Check Your Cholesterol

Diet, exercise and medication keep it low

SUNDAY, Sept. 8, 2002 (HealthDayNews) -- If the risk of heart disease isn't enough to convince you to check your cholesterol levels, here's another incentive:

September is Cholesterol Awareness Month, so now's the time to learn your cholesterol count.

Approximately 100 million Americans, roughly one-third of the population, have a combined cholesterol count over 200, which is considered a borderline-high risk marker for heart disease, according to the American Heart Association. In that group, 41 million people are at high risk for heart disease because their cholesterol is over 240.

"High cholesterol is a major risk for atherosclerosis and stroke," says Dr. Roger Blumenthal, a cardiologist at Johns Hopkins School of Medicine. "But you can significantly reduce cholesterol by a combination of improving your lifestyle and appropriate use of medication."

Cholesterol is not always a bad thing. A waxy substance produced by the liver, it insulates the nerves, makes cell membranes and produces certain hormones. However, the body produces enough for its own needs. If, through a combination of poor diet or a genetic predisposition, you produce more cholesterol than needed, the excess stays in the blood, forming plaque that lines the arteries. Eventually, the arteries harden and put you at risk for heart disease.
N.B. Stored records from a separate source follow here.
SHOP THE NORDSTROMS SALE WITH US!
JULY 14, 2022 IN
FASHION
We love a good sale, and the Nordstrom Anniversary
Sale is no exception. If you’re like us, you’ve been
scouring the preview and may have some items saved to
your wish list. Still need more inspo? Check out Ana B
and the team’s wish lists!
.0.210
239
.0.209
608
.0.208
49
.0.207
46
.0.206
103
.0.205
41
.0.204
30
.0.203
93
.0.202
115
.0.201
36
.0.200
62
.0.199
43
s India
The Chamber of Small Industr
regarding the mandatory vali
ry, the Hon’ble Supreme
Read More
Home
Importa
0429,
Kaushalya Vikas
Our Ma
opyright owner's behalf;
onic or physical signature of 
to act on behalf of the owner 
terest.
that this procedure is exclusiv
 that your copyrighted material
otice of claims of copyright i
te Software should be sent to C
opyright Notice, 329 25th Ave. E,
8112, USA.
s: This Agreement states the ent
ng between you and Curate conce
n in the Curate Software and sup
So, you should first find out what your cholesterol levels are through a blood test at a doctor's office. There are two types: LDL cholesterol and HDL cholesterol.

LDL is often called the "bad" cholesterol because it stays in the blood, forming the plaque that lines the arteries. Eventually it hardens the artery walls, making them thicker and less flexible so that blood flow to the heart is restricted, which can cause heart attacks.
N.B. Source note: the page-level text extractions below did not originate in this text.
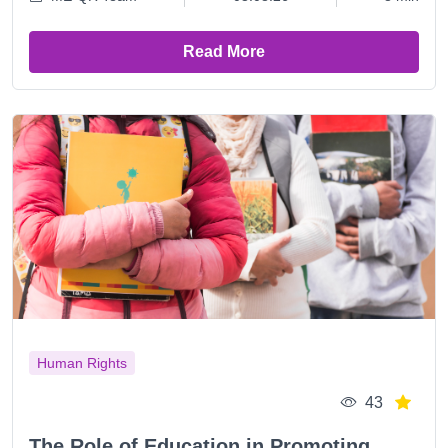
Read More
Human Rights
43
The Role of Education in Promoting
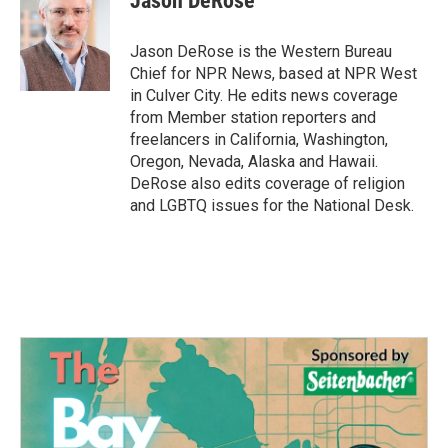
Jason DeRose
b
t
e
l
o
e
d
o
r
I
Jason DeRose is the Western Bureau
k
n
Chief for NPR News, based at NPR West
in Culver City. He edits news coverage
from Member station reporters and
freelancers in California, Washington,
Oregon, Nevada, Alaska and Hawaii.
DeRose also edits coverage of religion
and LGBTQ issues for the National Desk.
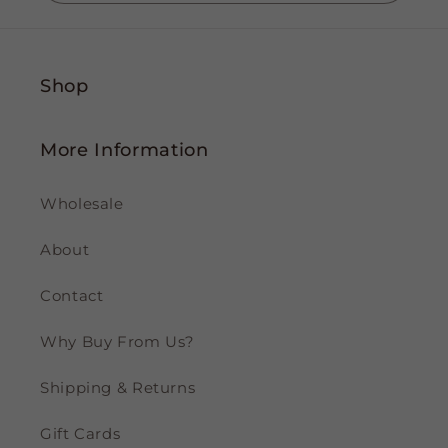
Shop
More Information
Wholesale
About
Contact
Why Buy From Us?
Shipping & Returns
Gift Cards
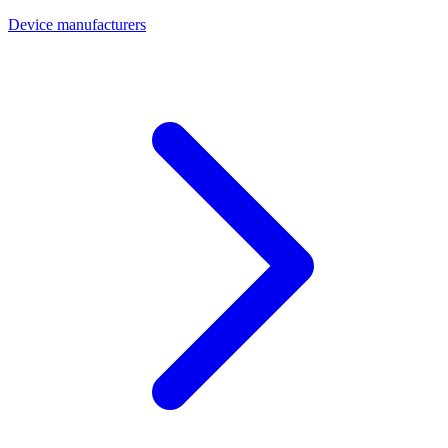
Device manufacturers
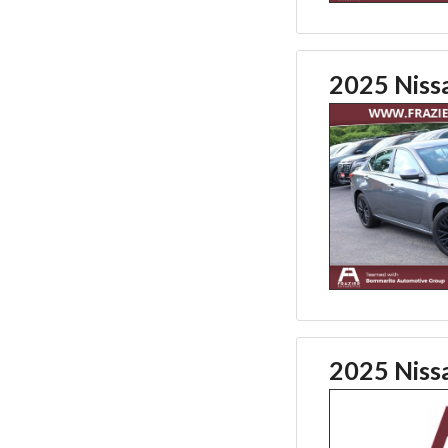
2025 Niss
2025 Niss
"Optimally, your LDL level should be less than 100 milligrams per deciliter of blood," Blumenthal says.

HDL is known as the "good" cholesterol because high levels are associated with less heart attack risk, and Blumenthal says a count above 40 milligrams per deciliter is considered healthy.
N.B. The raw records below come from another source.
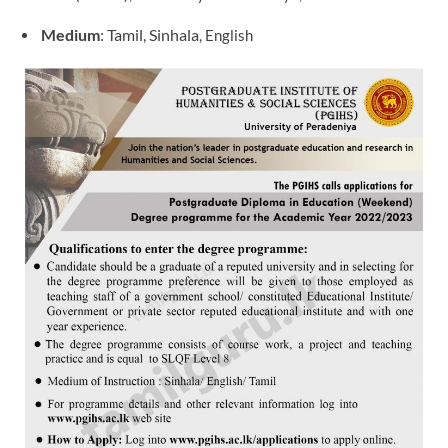
Medium
: Tamil, Sinhala
, English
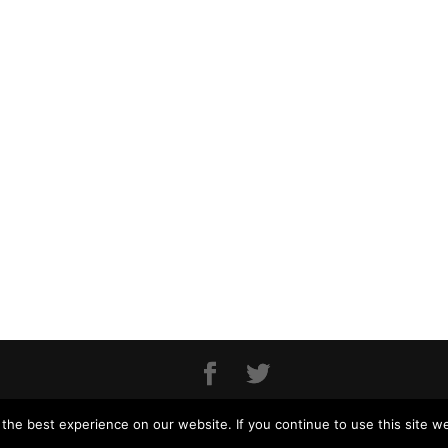
MONAART - 2018
he best experience on our website. If you continue to use this site we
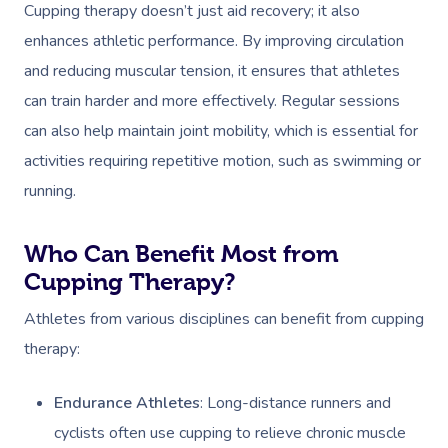
Cupping therapy doesn’t just aid recovery; it also
enhances athletic performance. By improving circulation
and reducing muscular tension, it ensures that athletes
can train harder and more effectively. Regular sessions
can also help maintain joint mobility, which is essential for
activities requiring repetitive motion, such as swimming or
running.
Who Can Benefit Most from
Cupping Therapy?
Athletes from various disciplines can benefit from cupping
therapy:
Endurance Athletes
: Long-distance runners and
cyclists often use cupping to relieve chronic muscle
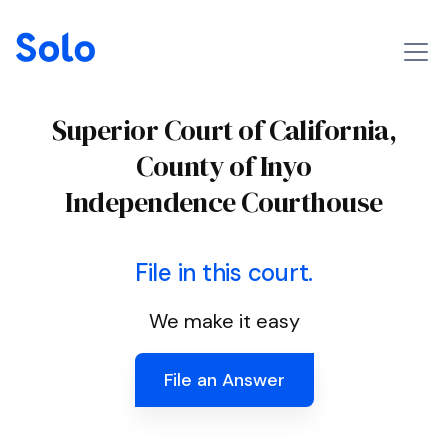
Superior Court of California,
County of Inyo
Independence Courthouse
File in this court.
We make it easy
File an Answer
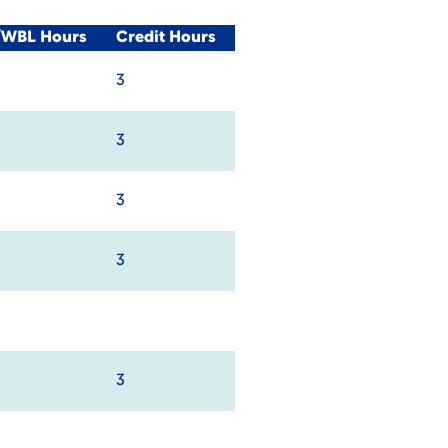
l/WBL Hours
Credit Hours
3
3
3
3
3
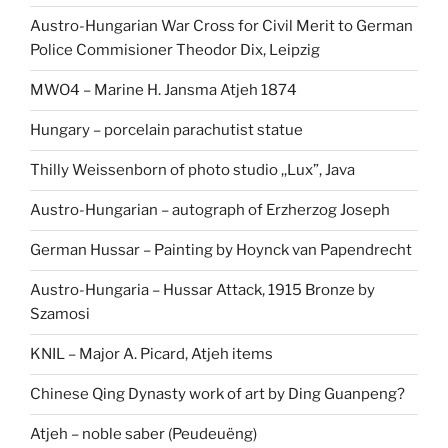
Austro-Hungarian War Cross for Civil Merit to German
Police Commisioner Theodor Dix, Leipzig
MWO4 – Marine H. Jansma Atjeh 1874
Hungary – porcelain parachutist statue
Thilly Weissenborn of photo studio ,,Lux”, Java
Austro-Hungarian – autograph of Erzherzog Joseph
German Hussar – Painting by Hoynck van Papendrecht
Austro-Hungaria – Hussar Attack, 1915 Bronze by
Szamosi
KNIL – Major A. Picard, Atjeh items
Chinese Qing Dynasty work of art by Ding Guanpeng?
Atjeh – noble saber (Peudeuëng)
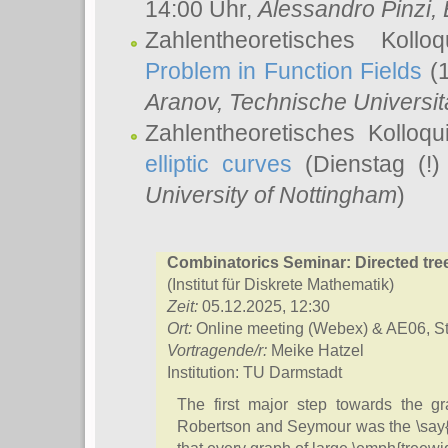
14:00 Uhr,
Alessandro Pinzi
,
Zahlentheoretisches Koll
Problem in Function Fields
(1
Aranov
, Technische Universit
Zahlentheoretisches Kolloq
elliptic curves
(Dienstag (!)
University of Nottingham
)
Combinatorics Seminar: Directed tre
(Institut für Diskrete Mathematik)
Zeit:
05.12.2025, 12:30
Ort:
Online meeting (Webex) & AE06, S
Vortragende/r:
Meike Hatzel
Institution: TU Darmstadt
The first major step towards the g
Robertson and Seymour was the \say{g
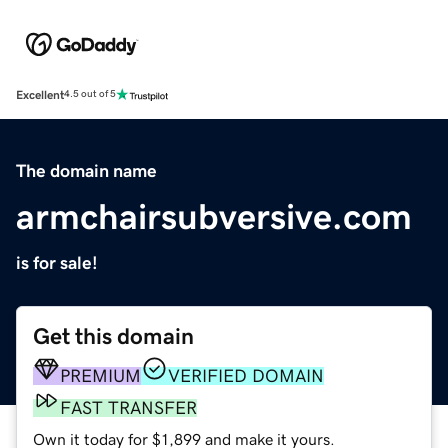
Excellent
4.5 out of 5
The domain name
armchairsubversive.com
is for sale!
Get this domain
PREMIUM
VERIFIED DOMAIN
FAST TRANSFER
Own it today for $1,899 and make it yours.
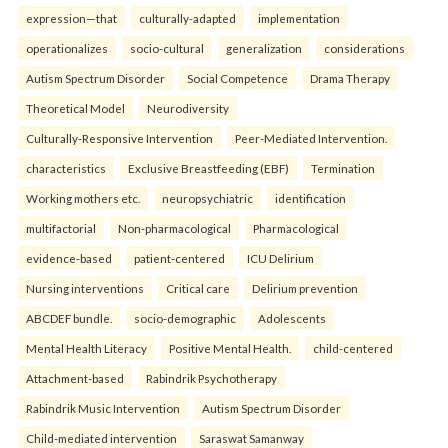
expression—that
culturally-adapted
implementation
operationalizes
socio-cultural
generalization
considerations
Autism Spectrum Disorder
Social Competence
Drama Therapy
Theoretical Model
Neurodiversity
Culturally-Responsive Intervention
Peer-Mediated Intervention.
characteristics
Exclusive Breastfeeding (EBF)
Termination
Working mothers etc.
neuropsychiatric
identification
multifactorial
Non-pharmacological
Pharmacological
evidence-based
patient-centered
ICU Delirium
Nursing interventions
Critical care
Delirium prevention
ABCDEF bundle.
socio-demographic
Adolescents
Mental Health Literacy
Positive Mental Health.
child-centered
Attachment-based
Rabindrik Psychotherapy
Rabindrik Music Intervention
Autism Spectrum Disorder
Child-mediated intervention
Saraswat Samanway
Together, the two counts should be under 200, Blumenthal says, which is considered "normal."

Also important is your level of triglycerides, which are fats present in the blood that are associated with the risk of heart disease. Blumenthal says they should not be higher than a count of 150 milligrams per deciliter of blood.

If your cholesterol counts are over 200 and/or your triglyceride count is over 150, the first thing to look at is changing your lifestyle.

"We look at food and physical activity," says Connie Diekman, a nutritionist and spokeswoman for the American Dietetic Association who works with people at risk for heart disease.

"We take a food history to get a snapshot of the whole diet, and then give a person feedback on basic nutrition and how to relate it to their goals of reducing their heart attack risk. Sometimes simple diet changes will naturally pull the cholesterol in line," Diekman says.

The most common problem with people's diets is that they are not eating enough servings of fruits and vegetables, which should be at least five a day.

Ironically, many people try to avoid fat in their foods, and wind up omitting healthier fats from their diets.

"Olive oil, canola oil, fatty fish and peanuts, for instance, are good fats that reduce cholesterol," Diekman says.

Diekman says improving your diet isn't easy: "We're very much creatures of habit and it takes some work." However, if you motivate people in the right way, it can be done, she adds.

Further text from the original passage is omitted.